Items from a data source:
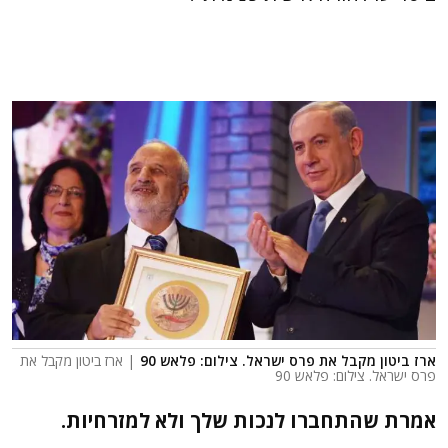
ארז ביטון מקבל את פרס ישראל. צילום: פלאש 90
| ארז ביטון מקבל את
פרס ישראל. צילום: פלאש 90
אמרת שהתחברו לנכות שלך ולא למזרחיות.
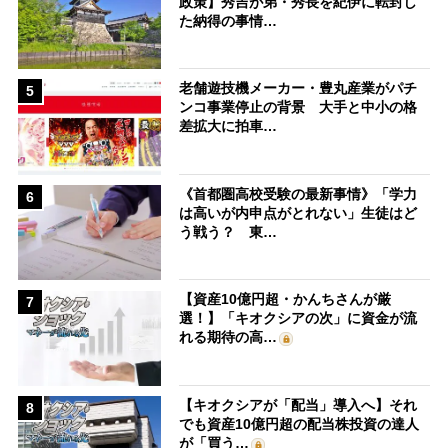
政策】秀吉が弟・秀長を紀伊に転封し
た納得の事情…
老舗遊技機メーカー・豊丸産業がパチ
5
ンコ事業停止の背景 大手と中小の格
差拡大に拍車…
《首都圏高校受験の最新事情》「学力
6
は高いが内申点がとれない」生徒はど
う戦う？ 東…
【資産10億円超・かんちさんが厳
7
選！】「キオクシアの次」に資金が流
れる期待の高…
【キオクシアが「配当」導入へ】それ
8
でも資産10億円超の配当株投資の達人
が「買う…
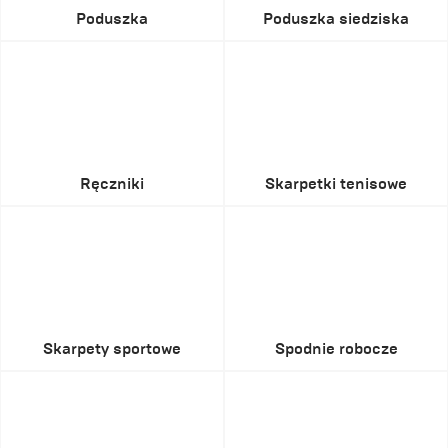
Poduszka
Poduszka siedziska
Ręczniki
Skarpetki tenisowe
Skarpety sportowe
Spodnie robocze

## Required work
Each record above should be restated word for word. The pictures should not appear.

## Exercise result
ארז ביטון מקבל את פרס ישראל. צילום: פלאש 90
| ארז ביטון מקבל את
פרס ישראל. צילום: פלאש 90
אמרת שהתחברו לנכות שלך ולא למזרחיות.
政策】秀吉が弟・秀長を紀伊に転封し
た納得の事情…
老舗遊技機メーカー・豊丸産業がパチ
5
ンコ事業停止の背景 大手と中小の格
差拡大に拍車…
《首都圏高校受験の最新事情》「学力
6
は高いが内申点がとれない」生徒はど
う戦う？ 東…
【資産10億円超・かんちさんが厳
7
選！】「キオクシアの次」に資金が流
れる期待の高…
【キオクシアが「配当」導入へ】それ
8
でも資産10億円超の配当株投資の達人
が「買う…
Poduszka
Poduszka siedziska
Ręczniki
Skarpetki tenisowe
Skarpety sportowe
Spodnie robocze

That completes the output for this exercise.